Les Vitalabri : un hymne à la liberté signé Jean-Claude Grumberg
C’était au départ un livre finement illustré par Ronan Badel chez Actes Sud, qui devient aujourd’hui un conte pour tous les publics avec des personnages attachants, incarnés par des comédiens et des marionnettes. La famille des Vitalabri n’a ni patrie ni pays, ils errent de frontières en frontières, chassés, rejetés, avec pour seul bagage un violon ou un baluchon. Lisa Wurmser monte cette fable émouvante et d’une brûlante actualité avec Eric Slabiak, le violoniste-compositeur du groupe Les Yeux Noirs, la marionnettiste Pascale Blaison, et les comédiens Olga Grumberg et Pascal Vannson, tous formidables. Des marionnettes à taille humaine et des ombres chinoises peuplent cette fable qui fait la part belle à la musique et qui fait référence à l’histoire, à Albert Einstein et à la musique. On rit beaucoup, et on admire le remarquable travail des artistes qui touche enfants comme adultes avec intelligence et une simplicité lumineuse.

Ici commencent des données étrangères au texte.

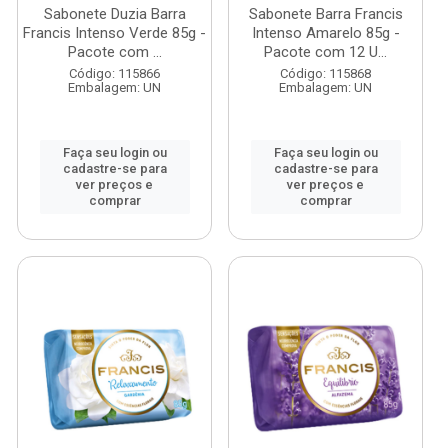
Sabonete Duzia Barra
Sabonete Barra Francis
Francis Intenso Verde 85g -
Intenso Amarelo 85g -
Pacote com ...
Pacote com 12 U...
Código: 115866
Código: 115868
Embalagem: UN
Embalagem: UN
Faça seu login ou
Faça seu login ou
cadastre-se para
cadastre-se para
ver preços e
ver preços e
comprar
comprar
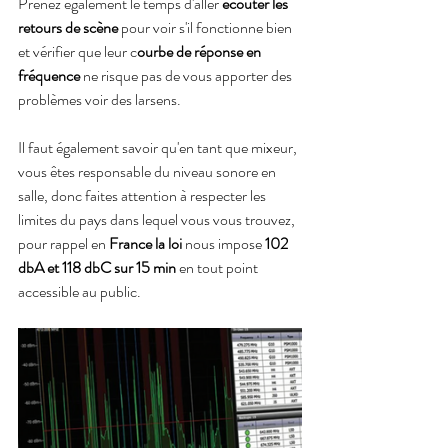
Prenez également le temps d'aller
 écouter les 
retours de scène
 pour voir s'il fonctionne bien 
et vérifier que leur c
ourbe de réponse en 
fréquence
 ne risque pas de vous apporter des 
problèmes voir des larsens.
Il faut également savoir qu'en tant que mixeur, 
vous êtes responsable du niveau sonore en 
salle, donc faites attention à respecter les 
limites du pays dans lequel vous vous trouvez, 
pour rappel en 
France la loi
 nous impose 
102 
dbA et 118 dbC sur 15 min
 en tout point 
accessible au public.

Braise et Cendres : Charlie Nelson voyage avec Blaise Cendrars
Le grand comédien Charlie Nelson nous embarque, avec pour seul accessoire une chaise de bistrot et un vieux pardessus, dans l’épopée personnelle du poète suisse Blaise Cendrars, de son vrai nom Frédéric Louis Sauser, adolescent rebelle puis voyageur insatiable, amoureux de la littérature, du jazz et de la peinture, qui rentre de New York avec les images électriques et fiévreuses de ses « Pâques à New York ». Engagé dans la Légion étrangère en 1914, patriote français mais aussi pacifiste, il n’aura de cesse de continuer à écrire romans et nouvelles sur les routes des continents qu’il traverse malgré une main droite amputée par la guerre. Dans la scénographie flamboyante de Philippe Marioge, Charlie Nelson s’empare des mots de Cendrars à pleine bouche, le corps entier emporté par la soif de voyages et de découvertes humaines. Dirigé par Jacques Nichet qui a effectué un remarquable montage, vibrant d’humanité, le comédien est magnifique.

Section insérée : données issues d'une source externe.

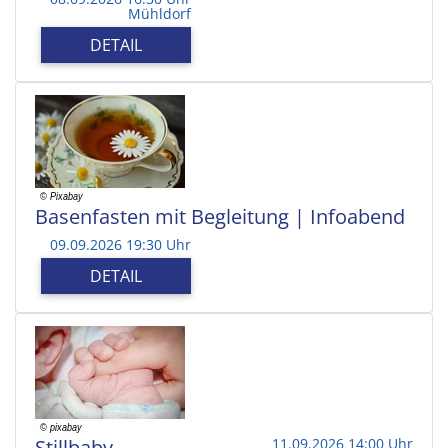
Mühldorf
DETAIL
Basenfasten mit Begleitung | Infoabend
09.09.2026 19:30 Uhr
DETAIL
Stillbaby
11.09.2026 14:00 Uhr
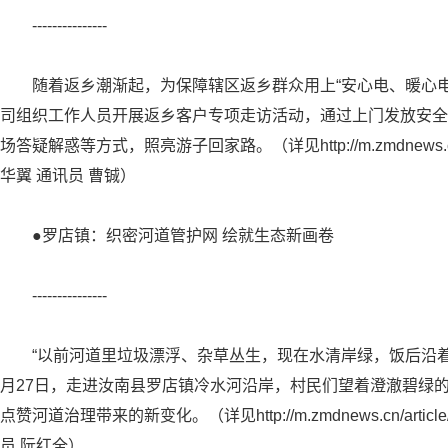
---------------
随着返乡潮渐起，为保障辖区返乡群众用上“安心电、暖心
司组织工作人员开展返乡客户专项走访活动，通过上门发放安全
场答疑解惑等方式，照亮游子回家路。（详见http://m.zmdnews.cn/a
华翼 通讯员 曹铖）
●罗店镇：织密河道管护网 绘就生态新画卷
---------------
“以前河道里垃圾漂浮、杂草丛生，现在水清岸绿，饭后沿着
月27日，走进汝南县罗店镇冷水河沿岸，村民们望着澄澈碧绿
点赞河道治理带来的新变化。（详见http://m.zmdnews.cn/artic
员 阮红全）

Kennedy : la face cachée du mythe
Les Kennedy ont tout d’une tribu mythique. La beauté, le charme, le succès côtoient les morts successives comme dans une tragédie grecque. John tout d’abord, le 22 novembre 1963, assassiné à Dallas aux cotés de Jackie dans la décapotable présidentielle, puis son frère Bob six ans après à Los Angeles, David et Michael les deux fils de Bob lors par overdose et accident de ski, puis plus récemment le suicide de John-John, le fils de John et de Jacky, qui s’est craché en avion alors que l’aîné des Kennedy, Joseph junior, explose lui aussi en 1944 dans son avion. Fasciné par le mythe Kennedy, Thierry Debroux a imaginé John et son frère Bob le soir de son anniversaire le 19 mai 1962, dans une suite d’un grand hôtel, alors que sa maîtresse Marylin Monroe, moulée dans une robe fourreau en lamé argent, vient de lui chanter « Happy Birthday » devant des centaines d’admirateurs et de journalistes. Mais John a perdu de sa superbe. Il souffre atrocement du dos, porte un corset en raison d’une maladie incurable qui atteint les os, et reçoit la visite d’une étrange femme, mi Marylin mi Jacky, tantôt blonde tantôt brune, qui lui rappelle cruellement son histoire familiale, les secrets de ses liens avec la maffia irlandaise et ses mensonges. Ladislas Chollat dirige au cordeau Alain Lempoel, Dominique Rongvaux et Anouchka Vingtier dans ce huis-clos écrit comme un thriller.
Eclipse totale : passion totale entre Rimbaud et Verlaine
C’est une histoire d’amour fou entre Paul Verlaine, poète, qui vient d’épouser une jeune fille de 17 ans bientôt mère de son enfant, et Arthur Rimbaud, 17 ans lui aussi, dont il vient de découvrir les poèmes sauvages et fulgurants…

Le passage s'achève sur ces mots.